Оболенский взвыл и… выругался незнакомым матом. То есть это были яркие и насыщенные слова, вырвавшиеся из самых потаённых глубин необъятной русской души. На мгновение он остановился, медленно, словно бы пробуя на вкус, не торопясь, повторил по памяти всю комбинацию из пяти слов, прикрыл глаза и… вспомнил!
Хайям ибн Омар, Ходжа, Рабинович, Багдад, Шехмет, Джамиля… Аслан-бей, Самарканд, Кара-Анчар… большие города и маленькие кишлаки… арык, караван-сарай, зиндан, гарем, гарем, гарем!!! На последнем слове бывший помощник прокурора окончательно пришёл в себя, но главное, понял, кто он такой и зачем его сюда притащили…
— Алле, служивые, чего приуныли?

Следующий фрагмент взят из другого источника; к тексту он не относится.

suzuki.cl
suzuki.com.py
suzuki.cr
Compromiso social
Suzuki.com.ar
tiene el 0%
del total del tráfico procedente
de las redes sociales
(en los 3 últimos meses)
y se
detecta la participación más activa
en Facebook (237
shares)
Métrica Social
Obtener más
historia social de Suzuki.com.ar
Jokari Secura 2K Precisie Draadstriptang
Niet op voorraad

Вон начальник ваш с напарником другана моего на другой конец города потащили, клад выкапывать будут. А вы чем хуже? С вами-то хоть поделятся?
— Молчи, грязный вор, — без энтузиазма пригрозили ему два крепыша. По постным лицам было видно, что они и не надеются на свою долю.

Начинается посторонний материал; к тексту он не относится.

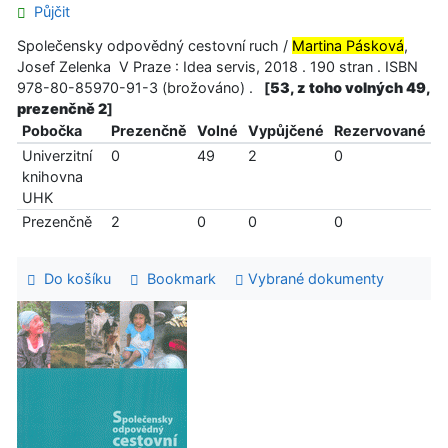
Půjčit
Společensky odpovědný cestovní ruch /
Martina Pásková
,
Josef Zelenka V Praze : Idea servis, 2018 . 190 stran . ISBN
978-80-85970-91-3 (brožováno) .
[
53, z toho volných 49,
prezenčně 2
]
Pobočka
Prezenčně
Volné
Vypůjčené
Rezervované
Univerzitní
0
49
2
0
knihovna
UHK
Prezenčně
2
0
0
0
Do košíku
Bookmark
Vybrané dokumenty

— Ладно уж, — царственно повёл плечами Лев, — суньте руку за пазуху, там кошелёк. Дербаньте, пока начальство далеко.
Счастливые стражники, побросав копья и щиты, коршунами накинулись делить нежданную добычу.
— О бесчестный вор и подлый преступник, но здесь всего девять таньга, — обиженно протянули оба. — На двоих, ай-ай-ай, не делится…
— Ну я ж вам тоже не банкомат, — хмуря бровь, призадумался Оболенский. — Но одна таньга — это одна таньга, она липшей не бывает. Предлагаю пари, один берёт щит и лупит другого по голове. Тот, у кого громче получится, значит, и…
Его даже не дослушали. Бодрые стражники, не сговариваясь, бросили копья и схватились за щиты. Один ухнул другого по маковке в тот самый момент, когда второй въехал ему краем щита в висок. Два тела рухнули одновременно, обоих спасли медные шлемы, хотя гула было-о, как от удара молотком по пустому ведру…
— А по полтаньга поделить не судьба никак? Да, если Аллах наказал, добавлять уже не надо, — глубокомысленно изрёк наш герой, легко скинул верёвки с запястий, и, уложив стражей в самой неприличной позе, подсказанной ему его шибко вольной фантазией, прислонился спиной к глиняной стенке ближайшего дома. — И чем же меня так по мозгам напружинило, что я ничего не помнил? Неужели Бабудай-Ага устроил, карданный вал ему в заднюю дверцу?! Ладно, наплющу нос этому джинну при встрече. А сейчас есть тема поважнее: под какими часами мне ждать с букетиком друга и собутыльника? Мм… ну, на Востоке, если не оговорено заранее, джентльмены всегда встречаются на виду в приличном клубе. То есть в самой известной чайхане на базаре!